Así habló sobre el motivo de mi visita, de su ferviente deseo de verme y del consuelo que esperaba que yo le brindara. Al cabo, entró en detalle sobre lo que él entendía como la naturaleza de su mal. Según él, se trataba de un mal constitucionacional y familiar, y de una dolencia para la cual había perdido toda esperanza de remedio—añadió de inmediato que se trataba tan sólo de una afección nerviosa, que sin duda pasaría pronto. Se manifestaba en una serie de sensaciones antinaturales. Algunas de ellas, según las describió, me resultaron inquietantes y confusas; aunque, tal vez, los términos y la forma general de la narración tenían su propio peso. Sufría intensamente de una agudidad mórbida en los sentidos; la comida más insípida era la única soportable; solo podía vestir prendas de cierta textura; los olores de todas las flores le resultaban opresivos; incluso la más tenue luz torturaba sus ojos; y solamente ciertos sonidos, emanados de instrumentos de cuerda, no le inspiraban horror.

A una especie anómala de terror lo encontré prisionero sin remedio. "Voy a perecer", dijo, "he de perecer en esta deplorable locura. Así, así, y de otra manera no se perderá mi existencia. Temo los acontecimientos futuros, no tanto por sí mismos, sino por sus consecuencias. Se me hiela el corazón ante el pensamiento de cualquier, incluso el más trivial, incidente, el cual pueda intensificar esta insoportable agitación del alma. No tengo, en verdad, ninguna aversión al peligro, salvo en cuanto a su efecto absoluto—al terror. En este estado de nerviosismo—en esta condición lamentable—siento que llegará, tarde o temprano, el momento en que tendré que abandonar la vida y la razón en una lucha con el sombrío fantasma del MIEDO."

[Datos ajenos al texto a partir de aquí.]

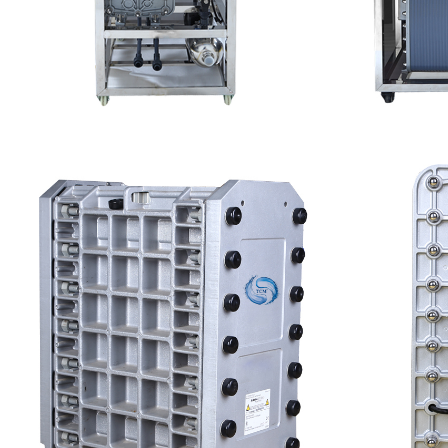
MK-TC50 EDI设备
MK-T
查看详情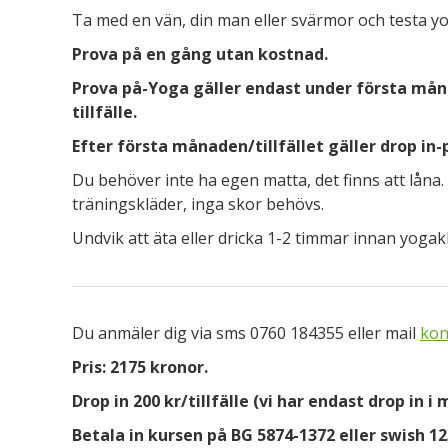
Ta med en vän, din man eller svärmor och testa yo
Prova på en gång utan kostnad.
Prova på-Yoga gäller endast under första mån
tillfälle.
Efter första månaden/tillfället gäller drop in-pr
Du behöver inte ha egen matta, det finns att låna
träningskläder, inga skor behövs.
Undvik att äta eller dricka 1-2 timmar innan yogak
Du anmäler dig via sms 0760 184355 eller mail
kon
Pris: 2175 kronor.
Drop in 200 kr/tillfälle (vi har endast drop in i 
Betala in kursen på BG 5874-1372 eller swish 1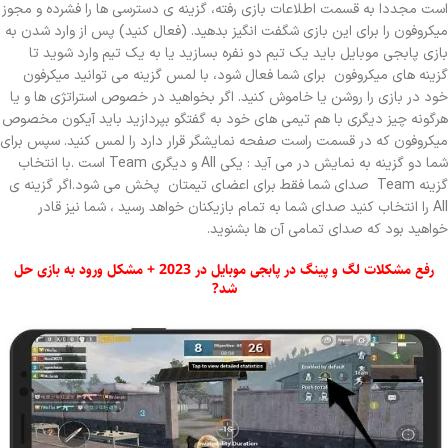
است مجددا به قسمت اطلاعات بازی رفته، گزینه ی دسترسی ها را فشرده و مجوز
میکروفون را برای این بازی شگفت انگیز بدهید. (فعال کنید) پس از وارد شدن به
بازی پابجی موبایل باید یک تیم دو نفره بسازید یا به یک تیم وارد شوید تا
گزینه های میکروفون برای شما فعال شود، با لمس گزینه می توانید میکرفون
خود در بازی را روشن یا خاموش کنید. اگر بخواهید در خصوص استراتژی ها و یا
هرگونه چیز دیگری با هم تیمی های خود به گفتگو بپردازید باید آیکون مخصوص
میکروفون که در قسمت راست صفحه نمایشگر قرار دارد را لمس کنید. سپس برای
شما دو گزینه به نمایش در می آید : یکی All و دیگری Team است .با انتخاب
گزینه Team صدای شما فقط برای اعضای تیمتان پخش می شود.اگر گزینه ی
All را انتخاب کنید صدای شما به تمام بازیکنان خواهد رسید ، شما نیز قادر
خواهید بود که صدای تمامی آن ها بشنوید.
رفع مشکلات لگ و پینگ در پابجی موبایل در 2023 + مشکل ورود به بازی حل
شد?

A intervalos, y a través de insinuaciones inconexas y entrecortadas, llegué a conocer otro rasgo singular de su estado mental. Estaba encadenado a ciertas impresiones supersticiosas respecto a la vivienda que habitaba y de la que, durante muchos años, jamás se había aventurado a salir; a una influencia cuya supuesta fuerza se manifestaba en términos demasiado sombríos como para reiterarlos aquí—una influencia que, según él, algunas peculiaridades en la forma y sustancia misma de su mansión familiar habían logrado, con el paso del tiempo, imprimir en su espíritu—un efecto que la fisonomía de los muros grises y las torretas, y del oscuro estanque hacia el que todos ellos miraban, había producido, al fin, en la moral de su existencia.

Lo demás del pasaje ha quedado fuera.